Take from the data every line in which the word "Rambouillet" is found.

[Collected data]

**********

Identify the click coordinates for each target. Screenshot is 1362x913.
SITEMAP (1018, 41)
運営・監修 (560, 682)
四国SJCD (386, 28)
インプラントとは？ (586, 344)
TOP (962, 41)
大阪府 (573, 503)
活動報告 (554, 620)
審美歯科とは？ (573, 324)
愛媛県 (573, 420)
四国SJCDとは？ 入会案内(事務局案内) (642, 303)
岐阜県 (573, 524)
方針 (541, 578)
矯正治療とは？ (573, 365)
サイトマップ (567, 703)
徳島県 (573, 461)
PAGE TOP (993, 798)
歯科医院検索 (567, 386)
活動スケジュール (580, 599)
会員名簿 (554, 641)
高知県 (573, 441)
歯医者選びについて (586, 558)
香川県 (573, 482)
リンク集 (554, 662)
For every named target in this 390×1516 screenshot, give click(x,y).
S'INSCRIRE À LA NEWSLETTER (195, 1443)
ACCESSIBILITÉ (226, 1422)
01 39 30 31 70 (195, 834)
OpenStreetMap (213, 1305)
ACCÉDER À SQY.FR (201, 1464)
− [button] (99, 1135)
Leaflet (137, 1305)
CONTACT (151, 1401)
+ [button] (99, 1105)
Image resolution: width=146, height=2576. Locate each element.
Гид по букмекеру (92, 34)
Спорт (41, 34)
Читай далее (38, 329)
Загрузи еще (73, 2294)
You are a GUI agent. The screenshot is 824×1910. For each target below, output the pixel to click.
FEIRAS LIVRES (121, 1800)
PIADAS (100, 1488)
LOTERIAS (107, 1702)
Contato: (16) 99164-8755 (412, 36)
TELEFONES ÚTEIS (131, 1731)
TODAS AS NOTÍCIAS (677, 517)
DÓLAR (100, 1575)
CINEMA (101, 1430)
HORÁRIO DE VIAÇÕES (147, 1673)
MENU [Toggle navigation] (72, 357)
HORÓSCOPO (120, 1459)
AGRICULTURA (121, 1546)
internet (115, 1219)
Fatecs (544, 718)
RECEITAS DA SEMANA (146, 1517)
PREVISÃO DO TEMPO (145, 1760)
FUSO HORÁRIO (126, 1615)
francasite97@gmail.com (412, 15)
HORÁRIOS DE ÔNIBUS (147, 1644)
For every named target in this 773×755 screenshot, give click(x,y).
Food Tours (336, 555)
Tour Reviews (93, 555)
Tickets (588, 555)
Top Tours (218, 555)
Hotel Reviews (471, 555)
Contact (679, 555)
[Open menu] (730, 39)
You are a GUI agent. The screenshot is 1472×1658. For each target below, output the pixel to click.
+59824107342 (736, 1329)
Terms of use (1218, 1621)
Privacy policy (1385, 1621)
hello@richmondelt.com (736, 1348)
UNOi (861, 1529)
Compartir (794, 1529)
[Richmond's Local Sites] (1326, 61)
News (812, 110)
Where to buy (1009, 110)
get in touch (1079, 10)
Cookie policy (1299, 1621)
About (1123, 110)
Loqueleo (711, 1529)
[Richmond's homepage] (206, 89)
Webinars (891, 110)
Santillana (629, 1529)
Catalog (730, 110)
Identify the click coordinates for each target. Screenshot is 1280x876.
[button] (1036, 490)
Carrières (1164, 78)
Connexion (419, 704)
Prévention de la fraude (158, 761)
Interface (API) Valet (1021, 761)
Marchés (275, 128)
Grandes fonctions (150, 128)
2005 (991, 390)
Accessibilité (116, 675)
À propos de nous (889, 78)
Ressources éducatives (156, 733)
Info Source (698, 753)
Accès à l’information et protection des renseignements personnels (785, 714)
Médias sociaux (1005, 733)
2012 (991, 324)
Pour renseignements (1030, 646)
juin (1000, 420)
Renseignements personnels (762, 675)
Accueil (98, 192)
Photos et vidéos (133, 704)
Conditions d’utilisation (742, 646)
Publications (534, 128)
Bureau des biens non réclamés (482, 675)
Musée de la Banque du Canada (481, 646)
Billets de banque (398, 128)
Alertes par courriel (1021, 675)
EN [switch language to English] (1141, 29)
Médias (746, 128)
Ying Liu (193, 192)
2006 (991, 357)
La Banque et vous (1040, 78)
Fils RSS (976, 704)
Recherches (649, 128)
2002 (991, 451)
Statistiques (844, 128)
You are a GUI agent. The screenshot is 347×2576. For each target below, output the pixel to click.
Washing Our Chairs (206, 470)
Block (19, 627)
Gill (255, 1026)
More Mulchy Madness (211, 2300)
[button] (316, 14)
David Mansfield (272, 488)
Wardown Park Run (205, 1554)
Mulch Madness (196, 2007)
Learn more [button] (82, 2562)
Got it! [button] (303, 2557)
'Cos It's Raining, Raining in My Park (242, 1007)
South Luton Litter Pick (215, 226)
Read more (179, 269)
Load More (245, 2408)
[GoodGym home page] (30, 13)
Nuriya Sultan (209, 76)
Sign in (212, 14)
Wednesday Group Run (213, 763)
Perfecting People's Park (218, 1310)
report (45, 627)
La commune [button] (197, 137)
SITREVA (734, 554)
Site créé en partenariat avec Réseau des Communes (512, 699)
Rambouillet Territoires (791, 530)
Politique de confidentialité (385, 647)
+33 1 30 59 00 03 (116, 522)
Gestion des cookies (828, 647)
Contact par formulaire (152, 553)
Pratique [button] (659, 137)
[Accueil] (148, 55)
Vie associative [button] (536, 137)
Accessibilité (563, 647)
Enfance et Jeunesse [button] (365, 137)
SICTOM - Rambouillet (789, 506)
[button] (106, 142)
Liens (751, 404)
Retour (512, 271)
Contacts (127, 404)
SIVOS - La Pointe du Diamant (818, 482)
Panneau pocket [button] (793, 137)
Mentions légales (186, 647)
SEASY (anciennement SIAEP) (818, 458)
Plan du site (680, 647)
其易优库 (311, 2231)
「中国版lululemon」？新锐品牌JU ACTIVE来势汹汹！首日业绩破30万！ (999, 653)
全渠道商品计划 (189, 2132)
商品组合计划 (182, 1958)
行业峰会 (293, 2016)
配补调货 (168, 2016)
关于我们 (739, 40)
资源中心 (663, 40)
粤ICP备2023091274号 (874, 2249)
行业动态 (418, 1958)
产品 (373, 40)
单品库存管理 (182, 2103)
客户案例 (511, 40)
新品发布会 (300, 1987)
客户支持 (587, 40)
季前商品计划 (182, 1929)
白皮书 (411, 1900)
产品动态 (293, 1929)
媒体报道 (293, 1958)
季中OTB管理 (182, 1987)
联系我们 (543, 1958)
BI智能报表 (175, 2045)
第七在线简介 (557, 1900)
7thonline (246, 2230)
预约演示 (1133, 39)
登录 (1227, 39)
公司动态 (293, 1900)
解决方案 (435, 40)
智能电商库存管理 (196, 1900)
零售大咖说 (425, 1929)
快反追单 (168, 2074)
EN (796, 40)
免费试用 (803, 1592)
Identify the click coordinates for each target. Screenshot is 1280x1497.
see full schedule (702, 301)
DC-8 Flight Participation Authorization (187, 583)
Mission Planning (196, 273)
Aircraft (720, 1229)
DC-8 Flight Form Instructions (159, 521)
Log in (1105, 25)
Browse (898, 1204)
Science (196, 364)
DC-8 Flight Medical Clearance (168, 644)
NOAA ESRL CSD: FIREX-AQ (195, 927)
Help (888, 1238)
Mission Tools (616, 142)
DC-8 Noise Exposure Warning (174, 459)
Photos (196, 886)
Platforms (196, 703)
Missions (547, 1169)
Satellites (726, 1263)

**********

• Exercise solution
Rambouillet Territoires (791, 530)
SICTOM - Rambouillet (789, 506)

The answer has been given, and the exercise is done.